If anyone has any suggestions for the 2012 award, feel free to post in the comments or email me.
Ezra Klein and Dylan Matthews for Research Desk on Ezra’s blog:
http://www.washingtonpost.com/2011/02/25/ABjfuEJ_category.html?blogId=ezra-klein&tag=Research%20Desk
I think the idea is Ezra’s, the execution Dylans – frequently with careful reference to scholarly papers, at times also with good graphs.
I think the obvious choice is Gregg Easterbrook, given the evidence you’ve compiled in his favor.
Really, Sharon Begley?
Tggp:
I followed your links but I think the blogger’s dispute should really be with the authors of the cited research article, not with Begley, who seemed to be quoting accurately from the paper she was discussing.
Without looking at the paper in great detail, I do think that maybe they made a statistical error in the interpretation of intermediate outcomes.

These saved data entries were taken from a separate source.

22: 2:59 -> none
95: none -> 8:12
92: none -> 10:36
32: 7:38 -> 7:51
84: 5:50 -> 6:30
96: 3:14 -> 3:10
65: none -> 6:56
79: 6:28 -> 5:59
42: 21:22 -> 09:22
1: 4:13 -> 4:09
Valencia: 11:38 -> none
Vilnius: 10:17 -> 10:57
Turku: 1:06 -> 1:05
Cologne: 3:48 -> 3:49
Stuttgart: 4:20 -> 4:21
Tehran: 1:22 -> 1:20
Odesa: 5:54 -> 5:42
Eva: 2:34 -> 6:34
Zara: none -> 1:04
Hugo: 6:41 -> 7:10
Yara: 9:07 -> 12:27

If women and men are indeed different in trait X, and then trait X predicts trait Y, it’s misleading to think that X has explained away some of the differences in sex. It would be more accurate to say that X is embodying some of the differences. So the blogger you link to (Matthew Hutson) might very well be correct in being upset at how the results are summarized. But I don’t know how much you can blame Begley for this: I think she did a reasonable (if not perfect) job of summarizing the research article. You’d have to criticize her for not being skeptical enough—that’s fine, but I’d hardly call it deliberate misrepresentation.

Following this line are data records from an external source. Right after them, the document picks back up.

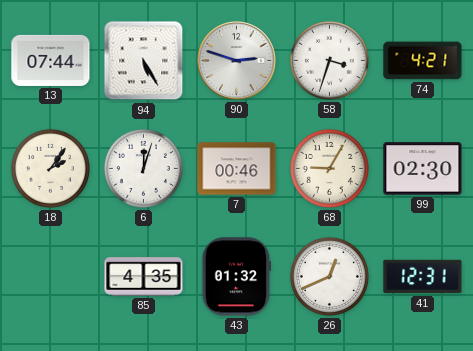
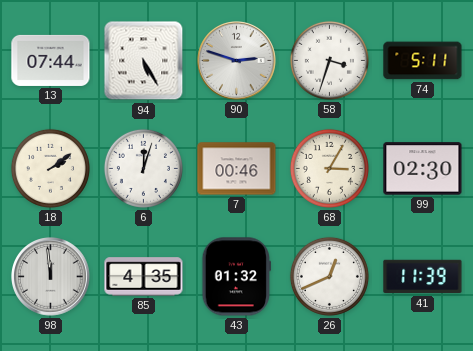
74: 4:21 -> 5:11
18: 2:06 -> 2:09
68: 9:05 -> 3:05
98: none -> 11:59
41: 12:31 -> 11:39
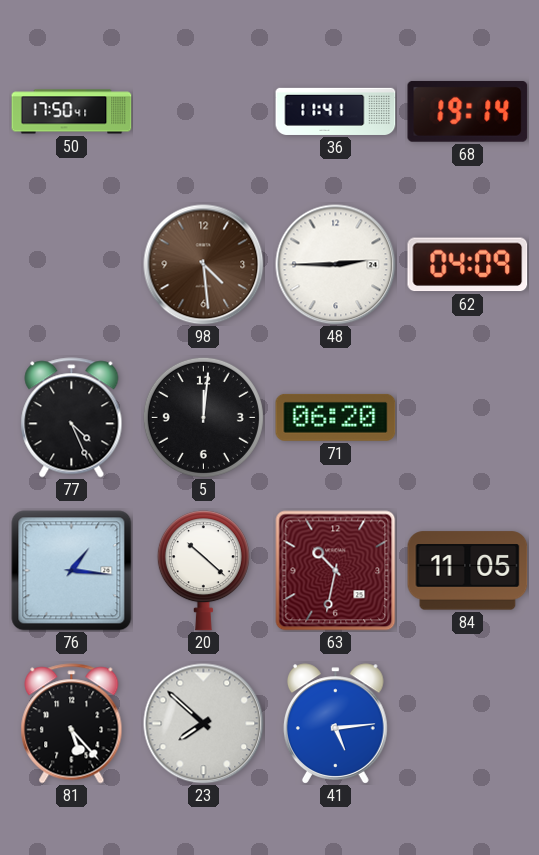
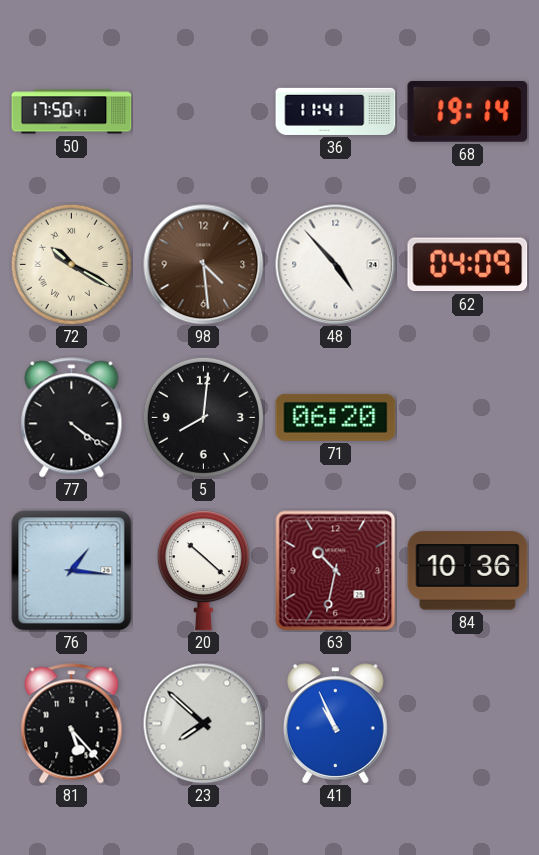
72: none -> 10:20
48: 2:45 -> 4:53
77: 4:26 -> 4:21
5: 12:01 -> 8:01
84: 11:05 -> 10:36
41: 5:14 -> 10:56
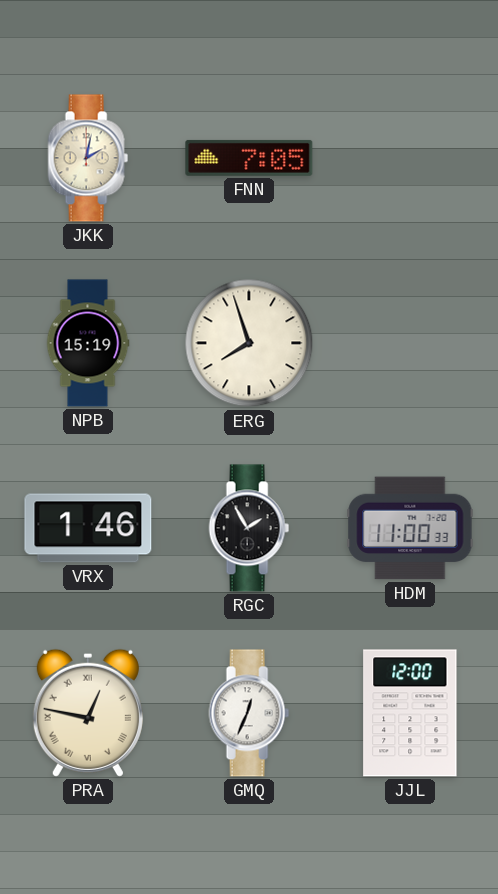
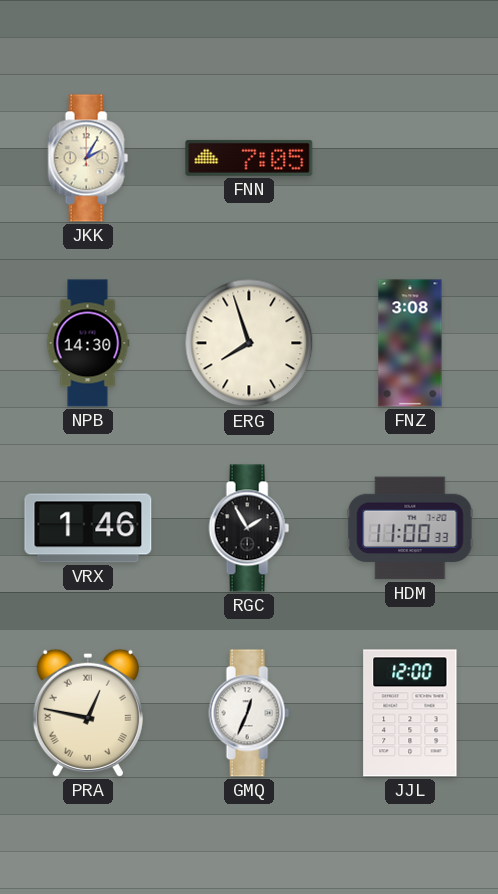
JKK: 2:02 -> 2:05
NPB: 15:19 -> 14:30
FNZ: none -> 3:08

There’s the issue of explaining vs explaining away, and then there’s the issue of whether there’s a difference controlling for a factor. Begley reported the paper as saying there was “no difference”, which is basically the opposite of what it actually said. A fearful/dismissive attachment style amplifies pre-existing differences, so restricting a sample to just such styles would result in quite large differences. I found an available version of their paper here, which does not contain the quote “what looks like a gender difference is in fact an attachment effect”. That is a terrible summary, and so I suppose I should fault them for that (I don’t know if that’s from another version of the paper that google hasn’t turned up or personal communication). The paper I read only claims that attachment effects help to explain both within and between gender difference rather than fully doing so, and in the text they make clear the gender and attachment effects are unique, independent and interactive. In relation to Buss’ work (also mentioned by Begley), they claim to be adding nuance and complexity rather than anything like a refutation or replacement.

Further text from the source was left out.